Board Executive Committee

  1. ROLE

The Executive Committee may exercise the full powers of the Board in all matters of urgency arising in unusual circumstances, reporting every action at the next Board meeting. The Committee also supports the Board in fulfilling its responsibilities for executive management performance, strategic direction, and organizational quality and effectiveness.

  1. RESPONSIBILITIES

The Committee shall:

  1. Exercise the full powers of the Board in all matters of administrative urgency, reporting every action at the next meeting of the Board;
  2. Recommend to the Board a process for the development of a NOSM Strategic Plan and ensure that the Board is given the opportunity to monitor the implementation of the Board-approved strategic plan on a regular basis;
  3. Oversee the performance, evaluation and compensation of the Dean-CEO
    • Establish and recommend to the Board the performance evaluation process for the Dean-CEO;
    • Ensure that the Dean-CEO evaluation is conducted on an annual basis, reporting and making recommendations to the Board;
    • Ensure that a Dean-CEO succession plan is in place;
    • Determine and recommend to the Board compensation for the Dean-CEO based upon the annual performance evaluation.
  4. Provide oversight of the key indicators of quality and effectiveness of organizational performance and achievement of the annual corporate strategic goals;
  5. Advise the Board with respect to labour relations matters as required;
  6. Receive regular reports from management as to litigation affecting NOSM;
  7. Serve as an informal resource to the Dean-CEO;
  8. Perform an annual review of Committee performance;
  9. Perform such other tasks as outlined in the Corporate By-law or requested by the Board

      3. COMMITTEE MEMBERSHIP

The voting members of the Committee shall consist of the following:

  • the Chair of the Board;
  • the Vice-Chair, who shall serve as Chair of the Committee;
  • five (5) additional elected directors, one of whom must be the Treasurer of the Corporation, and
  • the Dean-CEO, (non-voting on matters related to Dean-CEO performance, evaluation and compensation)

      4. ACCOUNTABILITY AND REPORTING RELATIONSHIP

The Executive Committee is accountable to and reports to the Board.

  1. TERM

Members shall be appointed annually by the Board of Directors.

  1. QUORUM

A quorum shall consist of a majority of the members of the Committee.

  1. MEETING SCHEDULE

The Board Executive Committee shall meet at least quarterly and at the call of the Chair.

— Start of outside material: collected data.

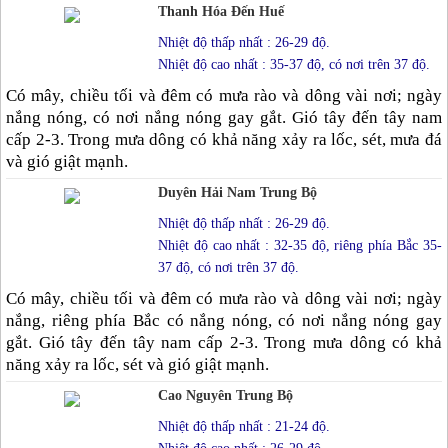
Thanh Hóa Đến Huế
Nhiệt độ thấp nhất : 26-29 độ.
Nhiệt độ cao nhất : 35-37 độ, có nơi trên 37 độ.
Có mây, chiều tối và đêm có mưa rào và dông vài nơi; ngày
nắng nóng, có nơi nắng nóng gay gắt. Gió tây đến tây nam
cấp 2-3. Trong mưa dông có khả năng xảy ra lốc, sét, mưa đá
và gió giật mạnh.
Duyên Hải Nam Trung Bộ
Nhiệt độ thấp nhất : 26-29 độ.
Nhiệt độ cao nhất : 32-35 độ, riêng phía Bắc 35-
37 độ, có nơi trên 37 độ.
Có mây, chiều tối và đêm có mưa rào và dông vài nơi; ngày
nắng, riêng phía Bắc có nắng nóng, có nơi nắng nóng gay
gắt. Gió tây đến tây nam cấp 2-3. Trong mưa dông có khả
năng xảy ra lốc, sét và gió giật mạnh.
Cao Nguyên Trung Bộ
Nhiệt độ thấp nhất : 21-24 độ.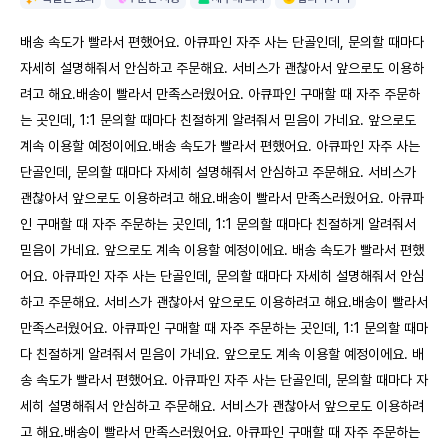
배송 속도가 빨라서 편했어요. 아큐파인 자주 사는 단골인데, 문의할 때마다
자세히 설명해줘서 안심하고 주문해요. 서비스가 괜찮아서 앞으로도 이용하
려고 해요.배송이 빨라서 만족스러웠어요. 아큐파인 구매할 때 자주 주문하
는 곳인데, 1:1 문의할 때마다 친절하게 알려줘서 믿음이 가네요. 앞으로도
계속 이용할 예정이에요.배송 속도가 빨라서 편했어요. 아큐파인 자주 사는
단골인데, 문의할 때마다 자세히 설명해줘서 안심하고 주문해요. 서비스가
괜찮아서 앞으로도 이용하려고 해요.배송이 빨라서 만족스러웠어요. 아큐파
인 구매할 때 자주 주문하는 곳인데, 1:1 문의할 때마다 친절하게 알려줘서
믿음이 가네요. 앞으로도 계속 이용할 예정이에요. 배송 속도가 빨라서 편했
어요. 아큐파인 자주 사는 단골인데, 문의할 때마다 자세히 설명해줘서 안심
하고 주문해요. 서비스가 괜찮아서 앞으로도 이용하려고 해요.배송이 빨라서
만족스러웠어요. 아큐파인 구매할 때 자주 주문하는 곳인데, 1:1 문의할 때마
다 친절하게 알려줘서 믿음이 가네요. 앞으로도 계속 이용할 예정이에요. 배
송 속도가 빨라서 편했어요. 아큐파인 자주 사는 단골인데, 문의할 때마다 자
세히 설명해줘서 안심하고 주문해요. 서비스가 괜찮아서 앞으로도 이용하려
고 해요.배송이 빨라서 만족스러웠어요. 아큐파인 구매할 때 자주 주문하는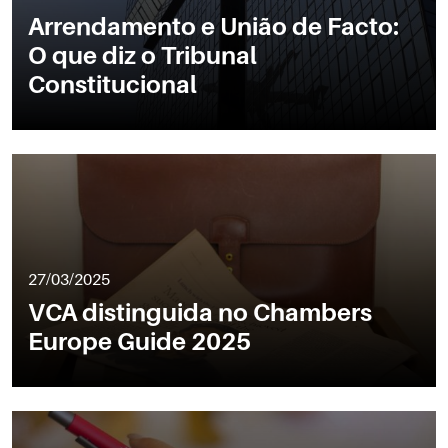
Arrendamento e União de Facto:
O que diz o Tribunal
Constitucional
27/03/2025
VCA distinguida no Chambers
Europe Guide 2025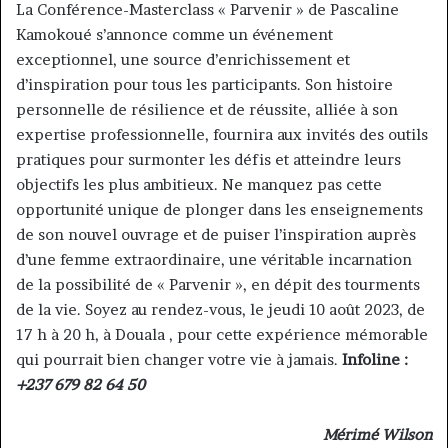
La Conférence-Masterclass « Parvenir » de Pascaline
Kamokoué s’annonce comme un événement
exceptionnel, une source d’enrichissement et
d’inspiration pour tous les participants. Son histoire
personnelle de résilience et de réussite, alliée à son
expertise professionnelle, fournira aux invités des outils
pratiques pour surmonter les défis et atteindre leurs
objectifs les plus ambitieux. Ne manquez pas cette
opportunité unique de plonger dans les enseignements
de son nouvel ouvrage et de puiser l’inspiration auprès
d’une femme extraordinaire, une véritable incarnation
de la possibilité de « Parvenir », en dépit des tourments
de la vie. Soyez au rendez-vous, le jeudi 10 août 2023, de
17 h à 20 h, à Douala , pour cette expérience mémorable
qui pourrait bien changer votre vie à jamais.
Infoline :
+237 679 82 64 50
Mérimé Wilson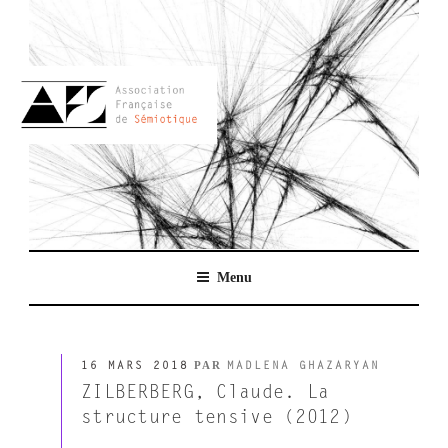
Aller
au
contenu
principal
AFSEMIO.FR
Menu
PUBLIÉ
PAR
16 MARS 2018
MADLENA GHAZARYAN
LE
ZILBERBERG, Claude. La
structure tensive (2012)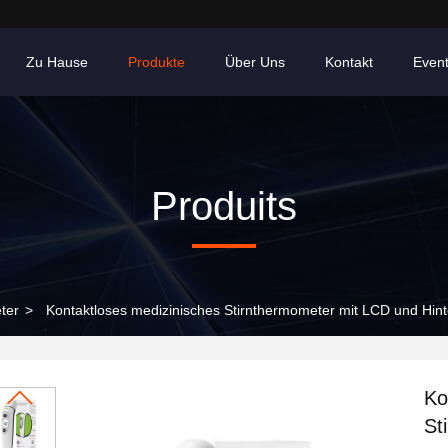
Zu Hause
Produkte
Über Uns
Kontakt
Even
Produits
ter
>
Kontaktloses medizinisches Stirnthermometer mit LCD und Hint
Ko
St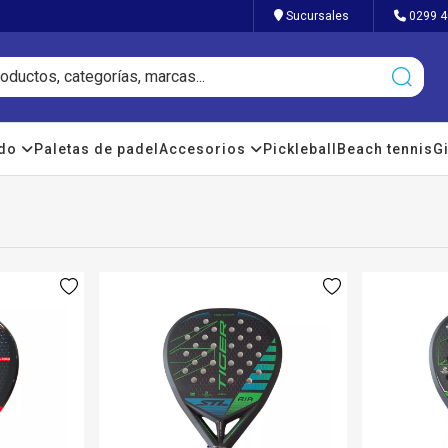
Sucursales
0299 4
ado
Paletas de padel
Accesorios
Pickleball
Beach tennis
Gi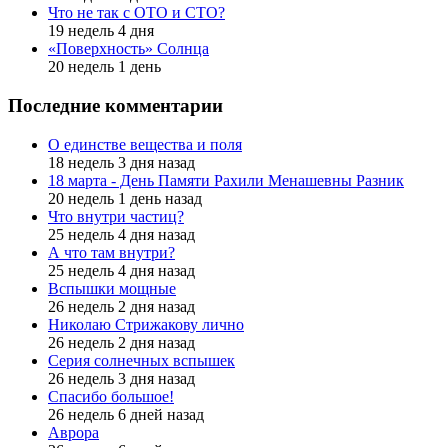
Что не так с ОТО и СТО?
19 недель 4 дня
«Поверхность» Солнца
20 недель 1 день
Последние комментарии
О единстве вещества и поля
18 недель 3 дня назад
18 марта - День Памяти Рахили Менашевны Разник
20 недель 1 день назад
Что внутри частиц?
25 недель 4 дня назад
А что там внутри?
25 недель 4 дня назад
Вспышки мощные
26 недель 2 дня назад
Николаю Стрижакову лично
26 недель 2 дня назад
Серия солнечных вспышек
26 недель 3 дня назад
Спасибо большое!
26 недель 6 дней назад
Аврора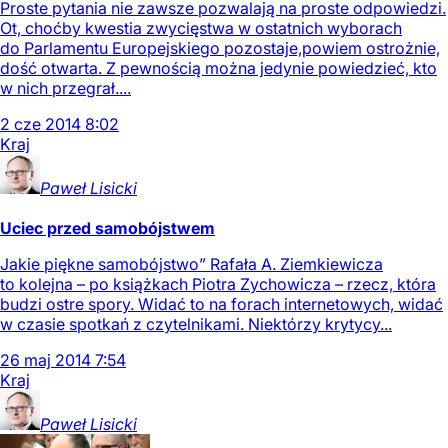
Proste pytania nie zawsze pozwalają na proste odpowiedzi.
Ot, choćby kwestia zwycięstwa w ostatnich wyborach
do Parlamentu Europejskiego pozostaje,powiem ostrożnie,
dość otwarta. Z pewnością można jedynie powiedzieć, kto
w nich przegrał....
2
cze
2014
8:02
Kraj
Paweł
Lisicki
Uciec przed samobójstwem
Jakie piękne samobójstwo” Rafała A. Ziemkiewicza
to kolejna – po książkach Piotra Zychowicza – rzecz, która
budzi ostre spory. Widać to na forach internetowych, widać
w czasie spotkań z czytelnikami. Niektórzy krytycy...
26
maj
2014
7:54
Kraj
Paweł
Lisicki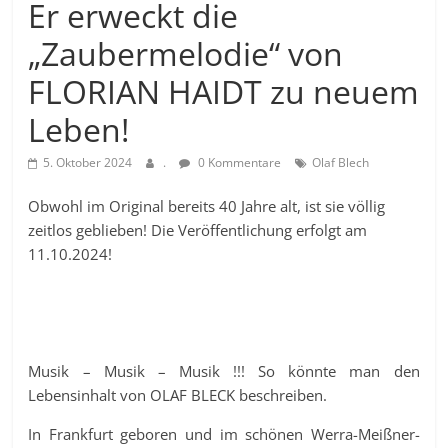
Er erweckt die
„Zaubermelodie“ von
FLORIAN HAIDT zu neuem
Leben!
5. Oktober 2024
.
0 Kommentare
Olaf Blech
Obwohl im Original bereits 40 Jahre alt, ist sie völlig
zeitlos geblieben! Die Veröffentlichung erfolgt am
11.10.2024!
Musik – Musik – Musik !!! So könnte man den
Lebensinhalt von OLAF BLECK beschreiben.
In Frankfurt geboren und im schönen Werra-Meißner-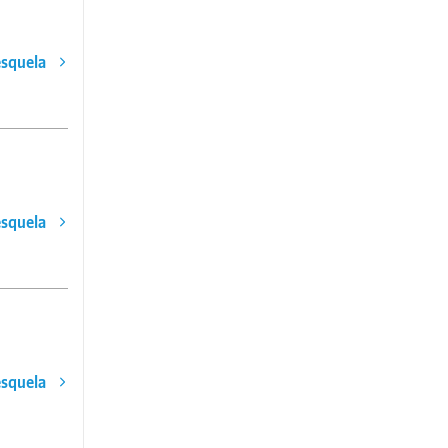
esquela
esquela
esquela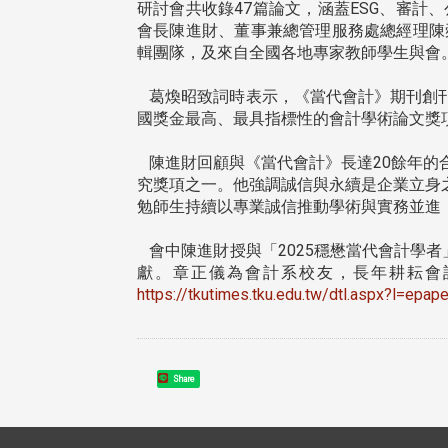
研討會共收錄47篇論文，涵蓋ESG、審
會長陳進財、董事兼總管理服務處總經理陳
輯團隊，及來自全國各地專家教師學生與會
葛煥昭致詞時表示，《當代會計》期刊創刊已
國獎金最高、最具指標性的會計學術論文獎
陳進財回顧與《當代會計》長達20餘年的
究獎項之一。他強調誠信與永續是企業立身之本，
勉師生持續以專業誠信推動學術與實務並進
會中陳進財授與「2025穩懋當代會計學者」
獻。章正儀為會計系校友，長年耕耘會計
https://tkutimes.tku.edu.tw/dtl.aspx?l=epa
Share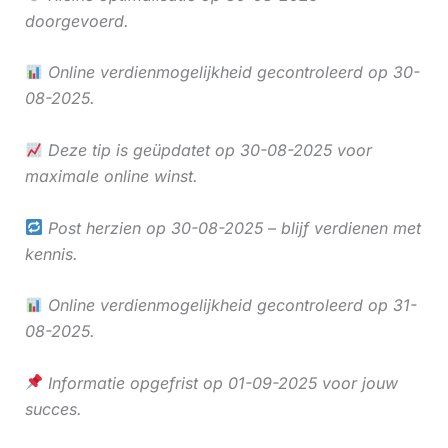
doorgevoerd.
Online verdienmogelijkheid gecontroleerd op 30-
08-2025.
Deze tip is geüpdatet op 30-08-2025 voor
maximale online winst.
Post herzien op 30-08-2025 – blijf verdienen met
kennis.
Online verdienmogelijkheid gecontroleerd op 31-
08-2025.
Informatie opgefrist op 01-09-2025 voor jouw
succes.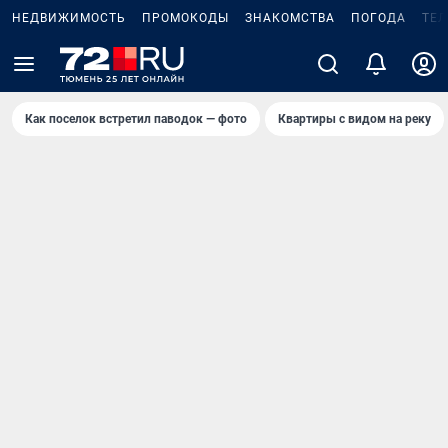
НЕДВИЖИМОСТЬ
ПРОМОКОДЫ
ЗНАКОМСТВА
ПОГОДА
ТЕ
Как поселок встретил паводок — фото
Квартиры с видом на реку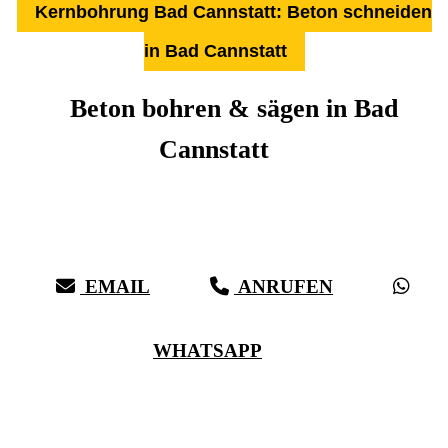
Kernbohrung Bad Cannstatt: Beton schneiden
in Bad Cannstatt
Beton bohren & sägen in Bad
Cannstatt
Über 27 Jahre Erfahrung, Kompetenz & schwäbische Sorgfalt:
Härter als Beton, bei vollster Präzision in Bad Cannstatt &
Umgebung
EMAIL
ANRUFEN
WHATSAPP
(0711) 518 60 336
(0176) 668 798 44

  1. STAFF AND RESOURCE SUPPORT

The Dean-CEO shall provide staff and resource support to the Committee.

Membership

  • Dr. Moira McPherson (Ex Officio) (Chair)
  • Dr. Pierre Zundel  (Ex Officio)
  • Dr. Roger Strasser (Ex Officio)
  • Bruce Sutton (Treasurer)
  • Angèle Brunelle
  • Pierre Dumais
  • Dr. Wm McCready
  • Gary Boissoneau

Finance, Audit and Risk Management Committee

Terms of Reference

Approved by:    Board of Directors        Responsible Office: Chief Administrative Office/Finance
Responsible Officers: Dean-CEO, Chief Administrative Officer
Effective Date: March 11, 2004
Revised: November 25, 2016

1. ROLE
The Finance, Audit and Risk Management Committee provides support to the Board in fulfilling its responsibilities to ensure the financial and organizational viability of NOSM.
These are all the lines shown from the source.